Virtual Round Table: Reimagining Mathematics through Feminist Perspectives


The Numbers and Narratives symposium unfolded as a vibrant and polyphonic dialogue on what it means to count and be counted in mathematics. At the centre was a collective effort not just to recover women mathematicians from historical invisibility, but to reconfigure the very conditions under which mathematical knowledge, participation, and recognition are made possible.

A recurring theme was the ambivalence of exceptionality. While there was broad consensus that exceptional women must be celebrated to challenge persistent myths of male mathematical genius, the group wrestled with how such celebration often functions paradoxically—making women so exceptional they become unrelatable, thus reproducing barriers for the next generation. A key intervention here was the call to centre structural inequality while still making room for narratives of achievement—without allowing either to eclipse the other.

Participants emphasized that 'who counts' in mathematics is not merely a question of headcounts or demographics, but of deeper epistemic, political, and affective dynamics. The notion of mathematical thinking itself was interrogated: how it is shaped by gendered, racialized, and classed assumptions, how it is policed through disciplinary boundaries, and how feminist and anti-colonial critiques might open it up to new, more relational and embodied possibilities.

There was widespread critique of representation-based models of equity, especially those relying on data-driven enumeration. These, it was argued, often reduce complex histories of exclusion to managerial metrics, transforming structural injustices into problems of individual deficiency: the woman who lacks confidence, the student who needs to build a better CV. It was asked: what if the very tools used to measure equity—metrics, rankings, 'best and brightest' discourses—are themselves part of the exclusionary apparatus?

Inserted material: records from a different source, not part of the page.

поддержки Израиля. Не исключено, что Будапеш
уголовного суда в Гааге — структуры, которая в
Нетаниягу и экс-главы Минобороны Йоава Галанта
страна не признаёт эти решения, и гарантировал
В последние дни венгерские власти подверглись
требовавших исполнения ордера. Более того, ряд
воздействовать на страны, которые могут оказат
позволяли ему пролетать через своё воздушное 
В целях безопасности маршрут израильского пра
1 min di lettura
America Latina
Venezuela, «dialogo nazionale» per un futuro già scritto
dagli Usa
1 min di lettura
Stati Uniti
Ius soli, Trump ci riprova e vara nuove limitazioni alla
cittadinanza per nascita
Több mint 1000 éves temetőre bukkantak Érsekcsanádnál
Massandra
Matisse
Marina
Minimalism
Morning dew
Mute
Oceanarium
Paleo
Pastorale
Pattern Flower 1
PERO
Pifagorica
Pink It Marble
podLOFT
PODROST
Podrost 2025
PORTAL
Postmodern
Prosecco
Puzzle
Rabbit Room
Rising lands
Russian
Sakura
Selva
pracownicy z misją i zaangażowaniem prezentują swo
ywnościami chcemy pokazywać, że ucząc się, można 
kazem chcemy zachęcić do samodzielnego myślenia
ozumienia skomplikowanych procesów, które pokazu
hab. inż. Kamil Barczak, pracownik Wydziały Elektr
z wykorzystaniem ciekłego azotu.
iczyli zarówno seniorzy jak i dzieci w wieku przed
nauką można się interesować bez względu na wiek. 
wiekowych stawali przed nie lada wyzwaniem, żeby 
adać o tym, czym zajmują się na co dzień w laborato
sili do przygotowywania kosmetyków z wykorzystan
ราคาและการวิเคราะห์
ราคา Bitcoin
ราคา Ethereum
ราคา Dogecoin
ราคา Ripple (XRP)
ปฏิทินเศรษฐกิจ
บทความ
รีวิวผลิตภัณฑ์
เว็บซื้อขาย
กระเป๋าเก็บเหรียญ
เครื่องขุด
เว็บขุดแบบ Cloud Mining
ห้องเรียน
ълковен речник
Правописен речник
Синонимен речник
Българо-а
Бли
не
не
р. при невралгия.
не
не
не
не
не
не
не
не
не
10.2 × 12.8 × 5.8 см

The round table pushed against such deficit models and instead advocated for feminist praxis that foregrounds collaboration, solidarity, and collective knowledge-making. There was strong support for understanding mentoring and support networks not as individualised tools of success but as forms of co-resistance to hyper-competitive academic environments. In this, women’s relational agency—manifest in friendships, teaching, letter writing, or collaborative activism—was upheld as vital to reworlding mathematical cultures.

Discussion also drew attention to intersectionality, but with a critique of how it is often flattened into identity categories rather than used to interrogate systemic entanglements of power. The marginalisation of Muslim women scientists in Thrace, for example, demonstrated the need to consider geography, religion, and ethnicity alongside gender. This point expanded the symposium’s geographical and conceptual scope, urging a move beyond universalised Western feminist frames.

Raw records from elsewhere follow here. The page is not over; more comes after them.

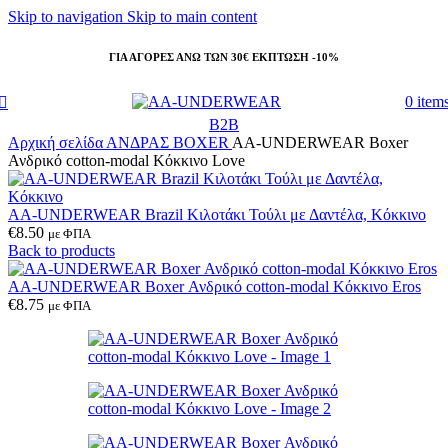
Skip to navigation
Skip to main content
ΓΙΑ ΑΓΟΡΕΣ ΑΝΩ ΤΩΝ 30€ ΕΚΠΤΩΣΗ -10%
0
item
B2B
Αρχική σελίδα
ΑΝΔΡΑΣ
BOXER
AA-UNDERWEAR Boxer
Ανδρικό cotton-modal Κόκκινο Love
AA-UNDERWEAR Brazil Κιλοτάκι Τούλι με Δαντέλα, Κόκκινο
€
8.50
με ΦΠΑ
Back to products
AA-UNDERWEAR Boxer Ανδρικό cotton-modal Κόκκινο Eros
€
8.75
με ΦΠΑ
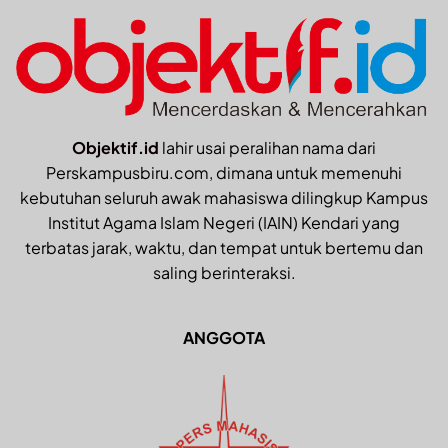
Objektif.id
lahir usai peralihan nama dari
Perskampusbiru.com, dimana untuk memenuhi
kebutuhan seluruh awak mahasiswa dilingkup Kampus
Institut Agama Islam Negeri (IAIN) Kendari yang
terbatas jarak, waktu, dan tempat untuk bertemu dan
saling berinteraksi.
ANGGOTA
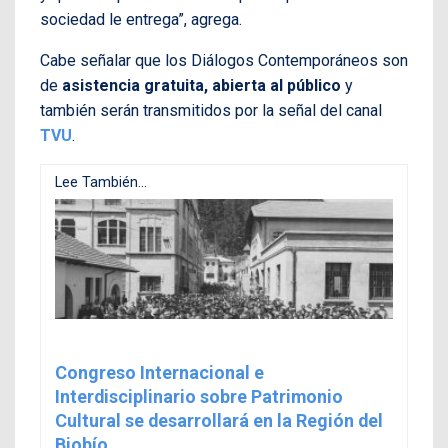
sociedad le entrega”, agrega.
Cabe señalar que los Diálogos Contemporáneos son
de
asistencia gratuita, abierta al público
y
también serán transmitidos por la señal del canal
TVU
.
Lee También...
Congreso Internacional e
Interdisciplinario sobre Patrimonio
Cultural se desarrollará en la Región del
Biobío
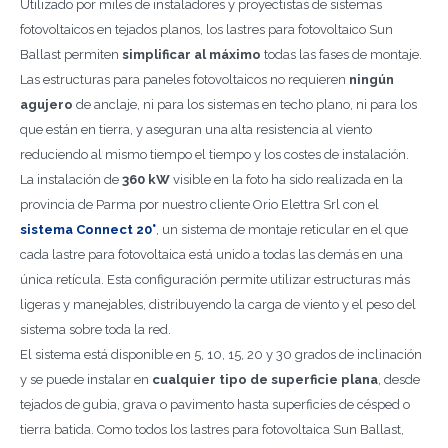
Utilizado por miles de instaladores y proyectistas de sistemas
fotovoltaicos en tejados planos, los lastres para fotovoltaico Sun
Ballast permiten
simplificar al máximo
todas las fases de montaje.
Las estructuras para paneles fotovoltaicos no requieren
ningún
agujero
de anclaje, ni para los sistemas en techo plano, ni para los
que están en tierra, y aseguran una alta resistencia al viento
reduciendo al mismo tiempo el tiempo y los costes de instalación.
La instalación de
360 kW
visible en la foto ha sido realizada en la
provincia de Parma por nuestro cliente Orio Elettra Srl con el
sistema Connect 20°
, un sistema de montaje reticular en el que
cada lastre para fotovoltaica está unido a todas las demás en una
única retícula. Esta configuración permite utilizar estructuras más
ligeras y manejables, distribuyendo la carga de viento y el peso del
sistema sobre toda la red.
El sistema está disponible en 5, 10, 15, 20 y 30 grados de inclinación
y se puede instalar en
cualquier tipo de superficie plana
, desde
tejados de gubia, grava o pavimento hasta superficies de césped o
tierra batida. Como todos los lastres para fotovoltaica Sun Ballast,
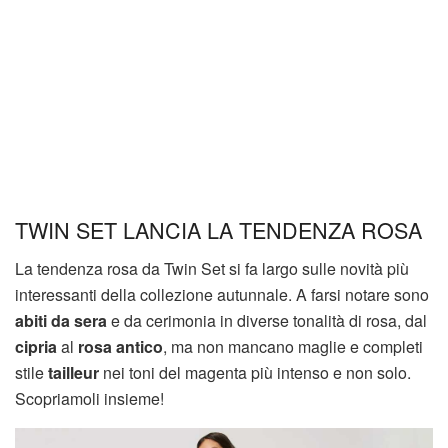
TWIN SET LANCIA LA TENDENZA ROSA
La tendenza rosa da Twin Set si fa largo sulle novità più
interessanti della collezione autunnale. A farsi notare sono
abiti da sera
e da cerimonia in diverse tonalità di rosa, dal
cipria
al
rosa antico
, ma non mancano maglie e completi
stile
tailleur
nei toni del magenta più intenso e non solo.
Scopriamoli insieme!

A crucial insight that emerged was the importance of genre and form in shaping visibility: how life-writing, Wikipedia entries, autobiographies, and diaries construct—and constrain—the ways women mathematicians are remembered. Some participants questioned whether traditional biographical forms, especially those that valorise lone genius, need to be disrupted in order to make space for alternative, less individualised modes of narrative.

There was also a strong critique of excellence discourses in higher education, which reproduce masculinised and racialised ideals of capability and leadership, often rewarding conformity to institutional norms rather than transformative potential. Equity initiatives were seen as at risk of becoming managerial rather than emancipatory when they fail to account for embodied and lived experiences of misrecognition.

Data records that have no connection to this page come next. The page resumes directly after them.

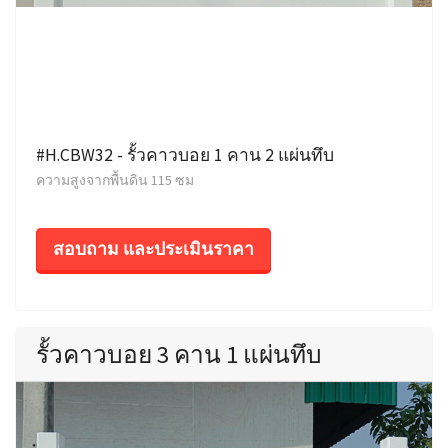
#H.CBW32 - รั้วคาวบอย 1 คาน 2 แผ่นทึบ
ความสูงจากพื้นดิน 115 ซม
สอบถาม และประเมินราคา
รั้วคาวบอย 3 คาน 1 แผ่นทึบ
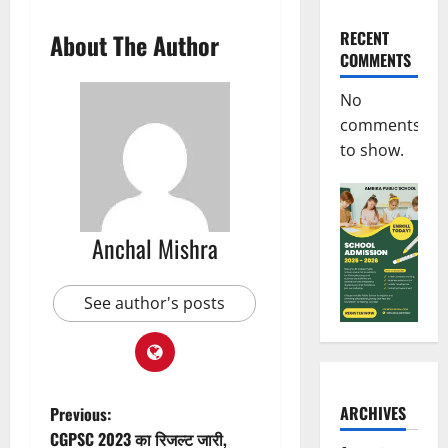
RECENT
About The Author
COMMENTS
No
comments
to show.
Anchal Mishra
See author's posts
P
ARCHIVES
Previous:
CGPSC 2023 का रिजल्ट जारी,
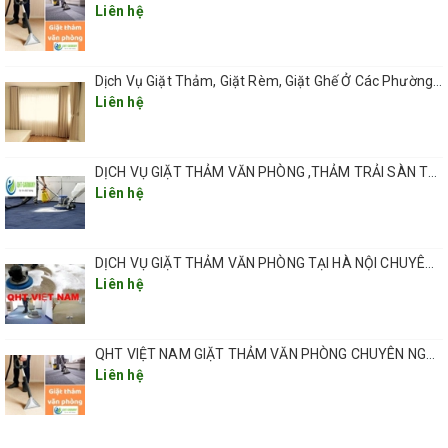
Liên hệ
Dịch Vụ Giặt Thảm, Giặt Rèm, Giặt Ghế Ở Các Phường Hà Nội
Liên hệ
DỊCH VỤ GIẶT THẢM VĂN PHÒNG ,THẢM TRẢI SÀN TẠI HÀ NỘI CHUYÊN NGHIỆP UY TÍN GIÁ RẺ
Liên hệ
DỊCH VỤ GIẶT THẢM VĂN PHÒNG TẠI HÀ NỘI CHUYÊN NGHIỆP CHẤT LƯỢNG
Liên hệ
giặt thảm chuyên nghiệp giá rẻ
tại ô chợ dừa đống đa hà nội.
QHT VIỆT NAM GIẶT THẢM VĂN PHÒNG CHUYÊN NGHIỆP TẠI HÀ NỘI
QUY TRÌNH GIẶT THẢM TẠI Ô CHỢ DỪA QUẬN ĐỐNG
Liên hệ
ĐA HÀ NỘI
Bước 1: Di chuyển các trang thiết bị và đặt biển báo hiệu
để có thể tạo được điều kiện thuận lợi nhất cho công việc.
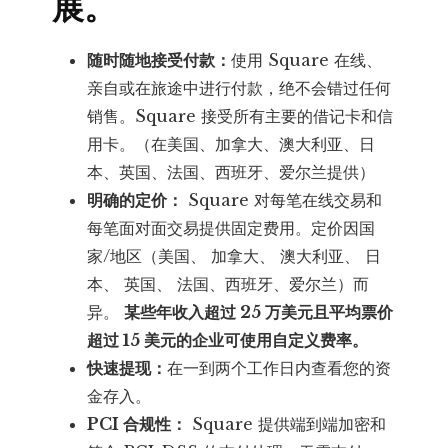
展。
随时随地接受付款：
使用 Square 在线、
亲自或在旅途中进行付款，绝不会错过任何
销售。Square 接受所有主要的借记卡和信
用卡。（在美国、加拿大、澳大利亚、日
本、英国、法国、西班牙、爱尔兰提供）
明确的定价：
Square 对每笔在线交易和
每笔面对面交易提供固定费用。定价因国
家/地区（美国、 加拿大、 澳大利亚、 日
本、 英国、 法国、西班牙、爱尔兰）而
异。
某些年收入超过 25 万美元且平均票价
超过 15 美元的企业可使用自定义费率。
快速提现：
在一到两个工作日内查看您的资
金存入。
PCI 合规性：
Square 提供端到端加密和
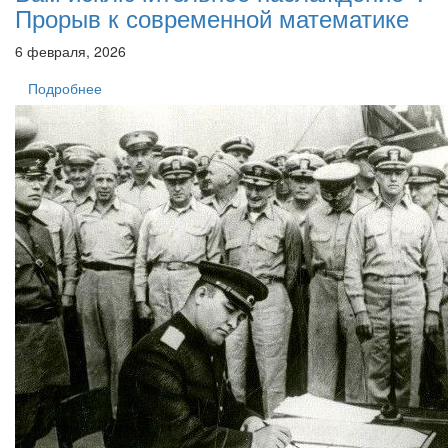
Прорыв к современной математике
6 февраля, 2026
Подробнее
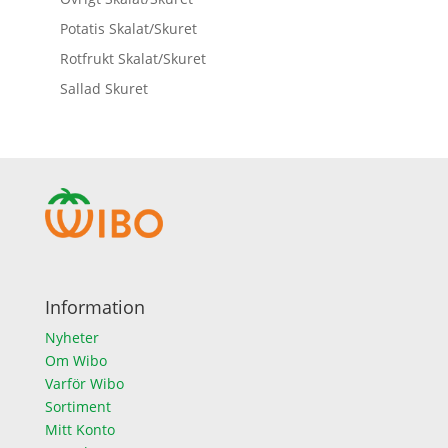
Potatis Skalat/Skuret
Rotfrukt Skalat/Skuret
Sallad Skuret
Information
Nyheter
Om Wibo
Varför Wibo
Sortiment
Mitt Konto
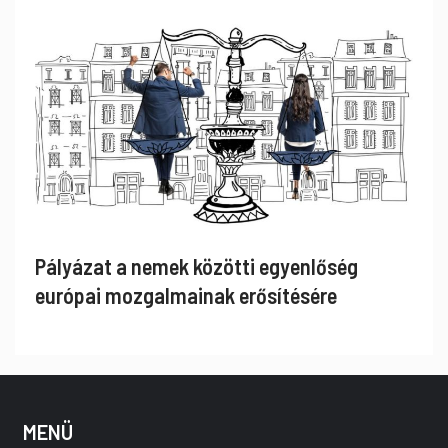
Pályázat a nemek közötti egyenlőség
európai mozgalmainak erősítésére
MENÜ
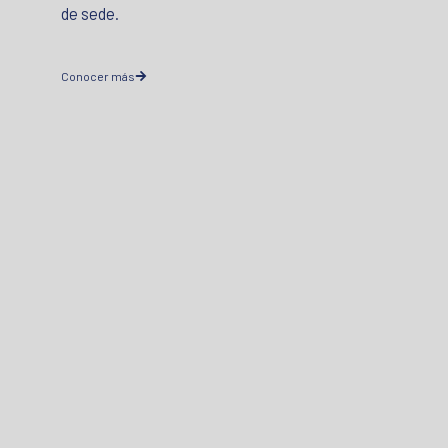
de sede.
Conocer más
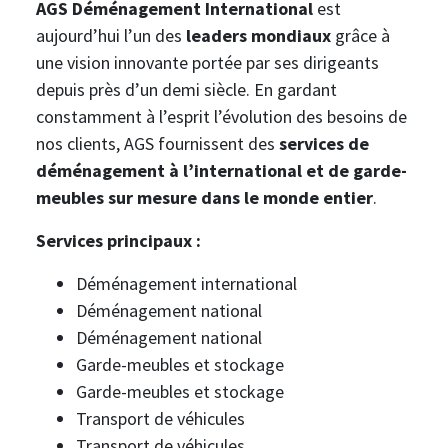
AGS Déménagement International
est
aujourd’hui l’un des
leaders mondiaux
grâce à
une vision innovante portée par ses dirigeants
depuis près d’un demi siècle. En gardant
constamment à l’esprit l’évolution des besoins de
nos clients, AGS fournissent des
services de
déménagement à l’international et de garde-
meubles sur mesure dans le monde entier
.
Services principaux :
Déménagement international
Déménagement national
Déménagement national
Garde-meubles et stockage
Garde-meubles et stockage
Transport de véhicules
Transport de véhicules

One participant memorably described being a woman in STEM as 'a death by a thousand cuts'—a phrase that captured the cumulative, often invisible microaggressions and systemic exclusions that shape academic trajectories. This prompted reflection on the kinds of knowledge and experiences that do not count under current regimes of evaluation—and how they might be reclaimed.

Throughout the discussion, questions were raised about who can see themselves as a mathematician, not just who is seen as one. This subtle yet powerful shift foregrounded the affective and imaginative dimensions of mathematical subjectivity—how aspiration is cultivated, how confidence is eroded or sustained, and how collective memory shapes possibility.

Finally, the symposium reaffirmed the need to reconnect mathematics with broader political struggles—against militarism, capitalism, and ecological destruction. It was suggested that transforming mathematics must be part of a larger project of social and planetary justice, where feminist critique does not merely add women into existing structures, but rethinks what those structures are for.

In this virtual round table, then, what emerges is not a consensus, but something more generative: a multi-voiced, intellectually rigorous, and politically committed effort to reshape the narratives, epistemologies, and futures of mathematics. The question is no longer simply how to include women in mathematics, but what mathematics becomes when it is reimagined through feminist, relational, and justice-oriented lenses.